Longer term, we envisage the tool acting as a global point of reference on terminology for responsible AI. We are considering ways to expand its scope to incorporate terminology from other countries and make it accessible to industry and assurance service providers all over the world, including ensuring the tool is aligned with the OECD’s AI Principles and other interoperable frameworks. 

Spotlight on supporting initiatives: Sector-specific guidance

To aid common understanding of AI assurance within different sectors of the UK economy, DSIT is developing sector-specific guidance focusing on assurance good practice. Recognising that assurance is understood and used differently in different sectors, this guidance will set out how tools for responsible AI can manage the risks associated with AI and help to build trust, translating the UK’s AI assurance framework into sector-specific recommendations to drive adoption of AI assurance across UK industry. The guidance will be aimed at a non-technical audience, including organisations without a comprehensive 
AI strategy. 

We published the first piece of guidance for companies procuring and deploying AI for recruitment in March 2024 and will publish subsequent guidance for other sectors — including financial services — in the near future. 

Conclusion 

This report explored opportunities to further grow the UK’s AI assurance market and outlined the targeted actions UK government will take to drive demand, increase third-party supply, and ensure the interoperability of AI assurance. The UK government is committed to continuing to support the development of an effective AI assurance ecosystem. 

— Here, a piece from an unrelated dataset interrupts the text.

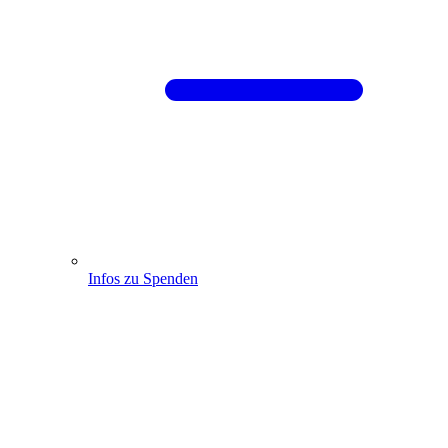
Infos zu Spenden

However, we cannot deliver the actions outlined in this report alone and collective action is required among actors across the AI assurance ecosystem. We welcome organisations with ideas or opportunities for future collaboration, insights or resources to share.  

To get in touch, email us at ai-assurance@dsit.gov.uk.  

Together, we can drive the growth of this emerging industry and help to ensure the safe, equitable and responsible development and deployment of AI.